Steps
How to adjust inference/sampling steps in Stable Diffusion
Last updated
How to adjust inference/sampling steps in Stable Diffusion
Last updated
Typically, the higher the number of steps used in a process, the better the quality of the output. However, it's important to prioritize the desired results before setting the number of steps too high.
Before delving into the specifics, let's take a moment to understand the steps parameter in Stable Diffusion and diffusion models more generally. These models work through an iterative process where each step removes some noise from the initial random noise generated from text input, resulting in higher-quality images over time. The process continues until the desired number of steps is reached.

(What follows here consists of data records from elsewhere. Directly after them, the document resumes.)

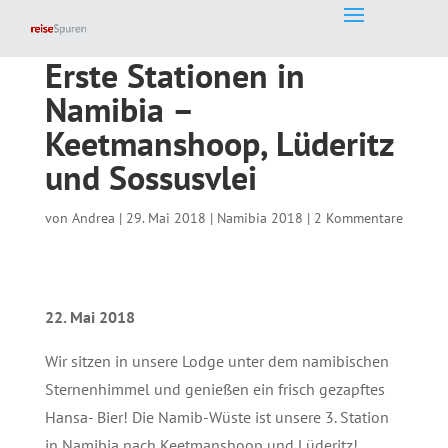
Erste Stationen in
Namibia –
Keetmanshoop, Lüderitz
und Sossusvlei
von
Andrea
|
29. Mai 2018
|
Namibia 2018
|
2 Kommentare
22. Mai 2018
Wir sitzen in unsere Lodge unter dem namibischen
Sternenhimmel und genießen ein frisch gezapftes
Hansa- Bier! Die Namib-Wüste ist unsere 3. Station
in Namibia nach Keetmanshoop und Lüderitz!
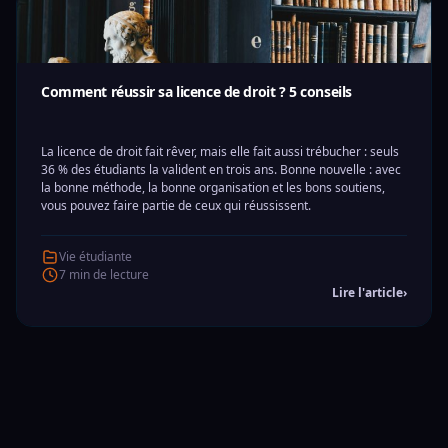
Comment réussir sa licence de droit ? 5 conseils
La licence de droit fait rêver, mais elle fait aussi trébucher : seuls
36 % des étudiants la valident en trois ans. Bonne nouvelle : avec
la bonne méthode, la bonne organisation et les bons soutiens,
vous pouvez faire partie de ceux qui réussissent.
Vie étudiante
7 min de lecture
Lire l'article
›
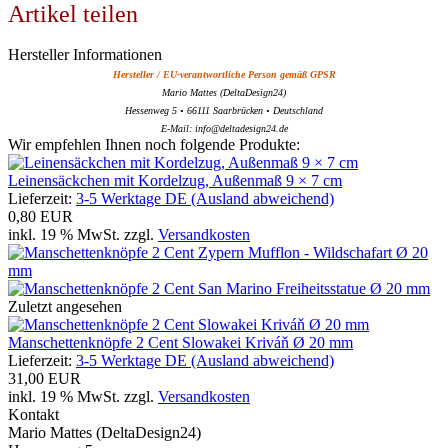
Artikel teilen
Hersteller Informationen
Hersteller / EU-verantwortliche Person gemäß GPSR
Mario Mattes (DeltaDesign24)
Hessenweg 5 • 66111 Saarbrücken • Deutschland
E-Mail: info@deltadesign24.de
Wir empfehlen Ihnen noch folgende Produkte:
Leinensäckchen mit Kordelzug, Außenmaß 9 × 7 cm
Lieferzeit:
3-5 Werktage DE (Ausland abweichend)
0,80 EUR
inkl. 19 % MwSt. zzgl.
Versandkosten
Zuletzt angesehen
Manschettenknöpfe 2 Cent Slowakei Kriváň Ø 20 mm
Lieferzeit:
3-5 Werktage DE (Ausland abweichend)
31,00 EUR
inkl. 19 % MwSt. zzgl.
Versandkosten
Kontakt
Mario Mattes (DeltaDesign24)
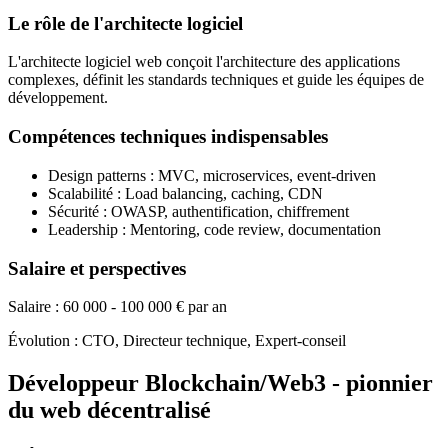
Le rôle de l'architecte logiciel
L'architecte logiciel web conçoit l'architecture des applications
complexes, définit les standards techniques et guide les équipes de
développement.
Compétences techniques indispensables
Design patterns : MVC, microservices, event-driven
Scalabilité : Load balancing, caching, CDN
Sécurité : OWASP, authentification, chiffrement
Leadership : Mentoring, code review, documentation
Salaire et perspectives
Salaire : 60 000 - 100 000 € par an
Évolution : CTO, Directeur technique, Expert-conseil
Développeur Blockchain/Web3 - pionnier
du web décentralisé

Usually, around 30 sampling steps are sufficient to produce high-quality images. Increasing the number of steps may lead to a slightly different image, but it may not necessarily improve its quality. Additionally, the iterative nature of the process may slow down image generation, and using more steps will increase the amount of time required to produce an image. Therefore, it's not always necessary to use an excessive number of steps and endure a longer wait time, especially if the desired results can be achieved with fewer steps. The key is to find the right balance between image quality and the time and resources required to produce it.
You can find a sequence of individual steps from 1 to 60 that were used to produce an image of "a chicken wearing a hat" below:
Observe how the transformation occurs primarily between steps 3 and 7, as the blob begins to take on the shape of a chicken wearing a hat. The highest quality output is typically reached around steps 20 to 30. Any further steps beyond 30 do not contribute significantly to the quality of the generated image; instead, the chicken's form changes repeatedly without adding any new details.